## WORK TO COMPLETE
Provide the number of lines in the material containing the word "capture", with nothing added.

## EXCERPTED RECORDS

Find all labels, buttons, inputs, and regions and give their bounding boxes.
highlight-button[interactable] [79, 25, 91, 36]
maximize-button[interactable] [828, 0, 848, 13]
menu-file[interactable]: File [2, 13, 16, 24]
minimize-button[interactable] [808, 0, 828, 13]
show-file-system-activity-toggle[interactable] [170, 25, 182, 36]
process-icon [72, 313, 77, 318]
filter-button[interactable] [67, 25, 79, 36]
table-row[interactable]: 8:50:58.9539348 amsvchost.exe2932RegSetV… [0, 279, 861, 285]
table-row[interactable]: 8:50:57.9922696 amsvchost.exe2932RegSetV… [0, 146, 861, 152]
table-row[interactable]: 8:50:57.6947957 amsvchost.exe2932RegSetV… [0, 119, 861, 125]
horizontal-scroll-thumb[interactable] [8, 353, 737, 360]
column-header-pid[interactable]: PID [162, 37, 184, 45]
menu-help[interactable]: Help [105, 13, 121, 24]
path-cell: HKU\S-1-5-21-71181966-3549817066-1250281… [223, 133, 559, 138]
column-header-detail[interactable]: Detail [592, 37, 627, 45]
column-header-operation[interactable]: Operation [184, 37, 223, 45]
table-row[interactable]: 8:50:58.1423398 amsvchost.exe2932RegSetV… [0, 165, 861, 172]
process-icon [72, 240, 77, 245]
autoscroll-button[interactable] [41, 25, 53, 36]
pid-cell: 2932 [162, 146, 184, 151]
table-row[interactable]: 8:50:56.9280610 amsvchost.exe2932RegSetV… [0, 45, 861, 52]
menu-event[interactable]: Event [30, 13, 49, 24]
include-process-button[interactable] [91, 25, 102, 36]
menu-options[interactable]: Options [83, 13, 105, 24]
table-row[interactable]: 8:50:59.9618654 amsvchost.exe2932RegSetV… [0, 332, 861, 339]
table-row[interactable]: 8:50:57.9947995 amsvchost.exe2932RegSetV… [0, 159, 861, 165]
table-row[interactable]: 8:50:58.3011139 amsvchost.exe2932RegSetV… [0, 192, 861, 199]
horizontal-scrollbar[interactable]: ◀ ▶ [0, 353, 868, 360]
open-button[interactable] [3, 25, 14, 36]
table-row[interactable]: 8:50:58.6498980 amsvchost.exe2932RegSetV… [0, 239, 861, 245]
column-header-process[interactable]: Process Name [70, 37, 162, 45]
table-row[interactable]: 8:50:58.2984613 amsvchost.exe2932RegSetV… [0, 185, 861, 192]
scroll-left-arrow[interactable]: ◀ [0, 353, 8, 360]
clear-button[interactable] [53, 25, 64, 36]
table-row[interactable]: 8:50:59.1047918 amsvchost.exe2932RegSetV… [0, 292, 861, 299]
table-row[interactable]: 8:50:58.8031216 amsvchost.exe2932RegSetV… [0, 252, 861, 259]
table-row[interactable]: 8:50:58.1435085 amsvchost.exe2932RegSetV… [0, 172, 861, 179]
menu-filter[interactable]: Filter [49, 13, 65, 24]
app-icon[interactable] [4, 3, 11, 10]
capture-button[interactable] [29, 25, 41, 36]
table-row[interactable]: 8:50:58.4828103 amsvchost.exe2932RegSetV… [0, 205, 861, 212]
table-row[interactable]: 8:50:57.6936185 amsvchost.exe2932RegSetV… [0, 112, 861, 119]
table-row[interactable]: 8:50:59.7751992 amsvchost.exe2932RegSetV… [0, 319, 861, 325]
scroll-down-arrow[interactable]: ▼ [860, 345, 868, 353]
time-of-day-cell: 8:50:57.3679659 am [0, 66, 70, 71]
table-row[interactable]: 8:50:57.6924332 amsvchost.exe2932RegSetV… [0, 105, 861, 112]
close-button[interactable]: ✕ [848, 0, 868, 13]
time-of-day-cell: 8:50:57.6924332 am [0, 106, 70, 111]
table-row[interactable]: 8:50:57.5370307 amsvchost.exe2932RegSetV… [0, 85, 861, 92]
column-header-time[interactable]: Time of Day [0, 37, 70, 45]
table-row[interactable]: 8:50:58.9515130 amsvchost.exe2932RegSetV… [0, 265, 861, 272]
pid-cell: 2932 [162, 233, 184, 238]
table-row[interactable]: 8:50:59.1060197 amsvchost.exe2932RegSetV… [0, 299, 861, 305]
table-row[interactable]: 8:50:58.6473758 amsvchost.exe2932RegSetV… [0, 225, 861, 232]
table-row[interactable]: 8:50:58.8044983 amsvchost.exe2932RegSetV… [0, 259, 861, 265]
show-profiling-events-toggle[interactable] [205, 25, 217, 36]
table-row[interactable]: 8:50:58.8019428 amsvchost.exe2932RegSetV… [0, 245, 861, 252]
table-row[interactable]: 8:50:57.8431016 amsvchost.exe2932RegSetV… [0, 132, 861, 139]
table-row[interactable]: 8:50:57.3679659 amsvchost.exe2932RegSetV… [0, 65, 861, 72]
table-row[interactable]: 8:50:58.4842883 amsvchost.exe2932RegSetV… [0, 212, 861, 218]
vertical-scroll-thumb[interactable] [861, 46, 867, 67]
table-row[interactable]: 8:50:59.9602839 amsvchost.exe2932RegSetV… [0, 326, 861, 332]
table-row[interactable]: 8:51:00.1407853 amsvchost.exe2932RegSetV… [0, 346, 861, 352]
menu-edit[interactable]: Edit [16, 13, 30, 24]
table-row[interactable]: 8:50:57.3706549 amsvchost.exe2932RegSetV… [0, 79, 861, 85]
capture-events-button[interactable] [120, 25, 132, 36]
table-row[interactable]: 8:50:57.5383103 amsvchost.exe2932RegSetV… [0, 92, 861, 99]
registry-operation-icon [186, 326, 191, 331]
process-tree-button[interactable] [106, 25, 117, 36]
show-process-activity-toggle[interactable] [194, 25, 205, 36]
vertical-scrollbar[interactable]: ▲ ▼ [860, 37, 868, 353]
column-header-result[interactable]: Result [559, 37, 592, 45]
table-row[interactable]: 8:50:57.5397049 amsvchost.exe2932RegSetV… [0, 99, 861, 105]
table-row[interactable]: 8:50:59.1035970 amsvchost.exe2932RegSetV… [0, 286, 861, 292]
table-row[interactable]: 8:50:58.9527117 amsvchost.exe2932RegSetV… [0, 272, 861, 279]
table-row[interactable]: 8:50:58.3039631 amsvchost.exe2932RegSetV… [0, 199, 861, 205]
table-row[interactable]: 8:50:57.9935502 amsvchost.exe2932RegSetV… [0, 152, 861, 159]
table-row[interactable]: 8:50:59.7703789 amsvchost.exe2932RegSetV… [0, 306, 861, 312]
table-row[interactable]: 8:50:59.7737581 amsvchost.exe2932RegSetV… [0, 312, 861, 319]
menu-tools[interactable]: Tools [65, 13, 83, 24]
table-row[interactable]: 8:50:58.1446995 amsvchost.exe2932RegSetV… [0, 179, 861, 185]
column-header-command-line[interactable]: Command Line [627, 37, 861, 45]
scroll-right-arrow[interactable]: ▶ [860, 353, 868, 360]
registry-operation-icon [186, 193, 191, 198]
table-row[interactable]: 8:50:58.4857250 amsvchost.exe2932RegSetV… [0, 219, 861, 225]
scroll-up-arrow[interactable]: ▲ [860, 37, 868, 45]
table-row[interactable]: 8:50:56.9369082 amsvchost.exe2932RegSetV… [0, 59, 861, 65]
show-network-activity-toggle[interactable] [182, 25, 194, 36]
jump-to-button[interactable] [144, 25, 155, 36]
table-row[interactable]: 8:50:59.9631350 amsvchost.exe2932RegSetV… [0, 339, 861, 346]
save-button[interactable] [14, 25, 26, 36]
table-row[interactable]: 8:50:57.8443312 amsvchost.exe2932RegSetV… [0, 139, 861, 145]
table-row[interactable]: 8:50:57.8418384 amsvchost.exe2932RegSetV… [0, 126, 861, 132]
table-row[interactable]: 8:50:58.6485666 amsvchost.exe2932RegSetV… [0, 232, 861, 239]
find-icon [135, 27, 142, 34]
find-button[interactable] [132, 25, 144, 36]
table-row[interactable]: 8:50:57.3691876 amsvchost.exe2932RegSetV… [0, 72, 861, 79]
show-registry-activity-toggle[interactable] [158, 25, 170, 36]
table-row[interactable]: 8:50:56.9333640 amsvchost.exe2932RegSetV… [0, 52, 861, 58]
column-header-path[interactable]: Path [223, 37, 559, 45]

## RESULT OF THE EXERCISE
2